[EXERCISE BRIEF]
State how many lines of the material below contain the word "также". Add nothing else.

[ENTRIES SUPPLIED]
☆ ☆ ☆ ☆

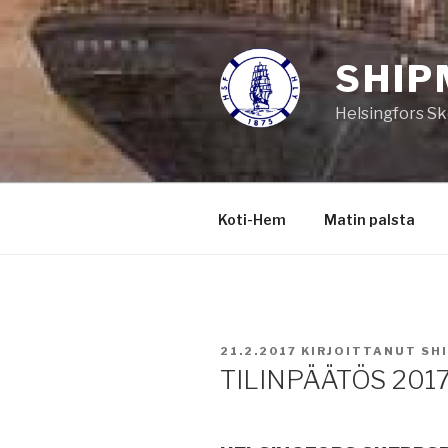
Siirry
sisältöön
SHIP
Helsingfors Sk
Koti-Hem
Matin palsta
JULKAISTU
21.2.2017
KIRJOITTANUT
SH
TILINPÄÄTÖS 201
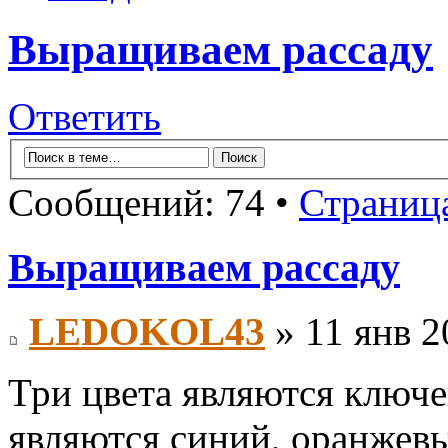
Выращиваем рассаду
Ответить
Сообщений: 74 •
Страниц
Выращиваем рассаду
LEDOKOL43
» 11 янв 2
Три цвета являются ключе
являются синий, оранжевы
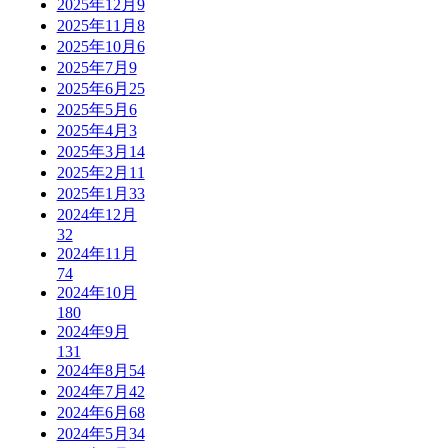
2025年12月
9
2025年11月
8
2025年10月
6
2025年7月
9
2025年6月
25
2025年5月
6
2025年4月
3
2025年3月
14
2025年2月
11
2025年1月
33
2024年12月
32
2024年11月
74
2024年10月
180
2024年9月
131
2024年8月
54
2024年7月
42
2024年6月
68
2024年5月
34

☆ ☆ ☆ ☆

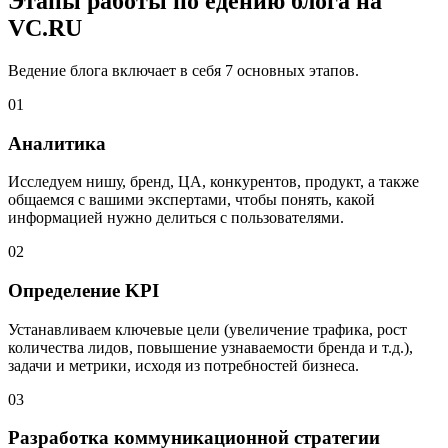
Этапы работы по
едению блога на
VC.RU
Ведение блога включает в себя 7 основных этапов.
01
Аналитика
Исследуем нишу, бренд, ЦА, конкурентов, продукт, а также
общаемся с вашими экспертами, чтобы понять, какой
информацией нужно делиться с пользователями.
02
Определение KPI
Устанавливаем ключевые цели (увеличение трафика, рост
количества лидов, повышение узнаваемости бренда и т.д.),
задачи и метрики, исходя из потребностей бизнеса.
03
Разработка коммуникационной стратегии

☆ ☆ ☆ ☆

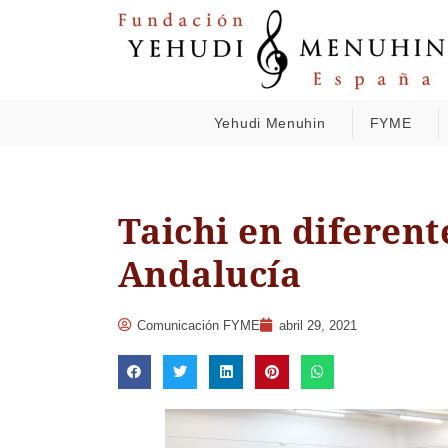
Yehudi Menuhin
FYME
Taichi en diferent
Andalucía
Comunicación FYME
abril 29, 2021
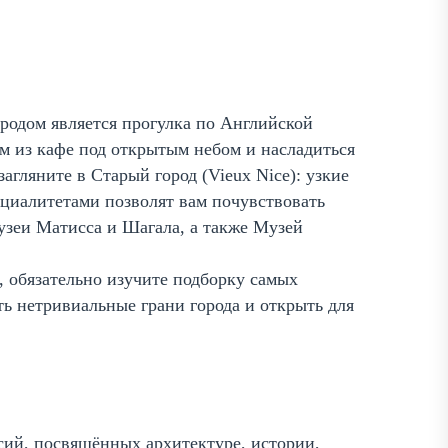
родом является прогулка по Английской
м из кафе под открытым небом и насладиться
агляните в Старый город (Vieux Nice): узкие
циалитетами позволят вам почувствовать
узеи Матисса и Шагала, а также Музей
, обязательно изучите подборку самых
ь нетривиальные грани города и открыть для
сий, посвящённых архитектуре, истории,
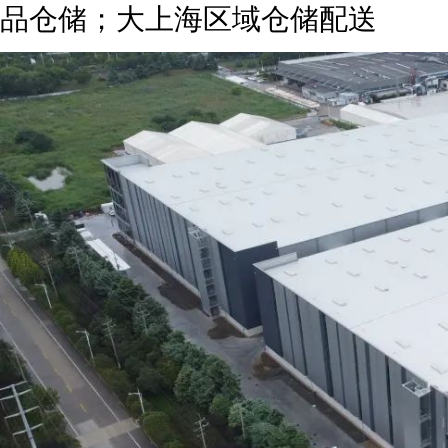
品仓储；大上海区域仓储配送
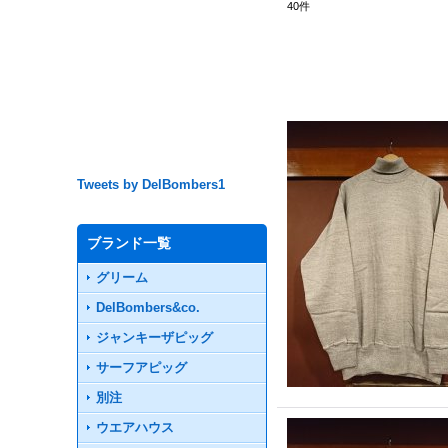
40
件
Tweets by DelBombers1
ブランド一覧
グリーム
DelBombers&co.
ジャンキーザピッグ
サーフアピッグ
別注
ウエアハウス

☆ ☆ ☆ ☆

[TASK ANSWER]
2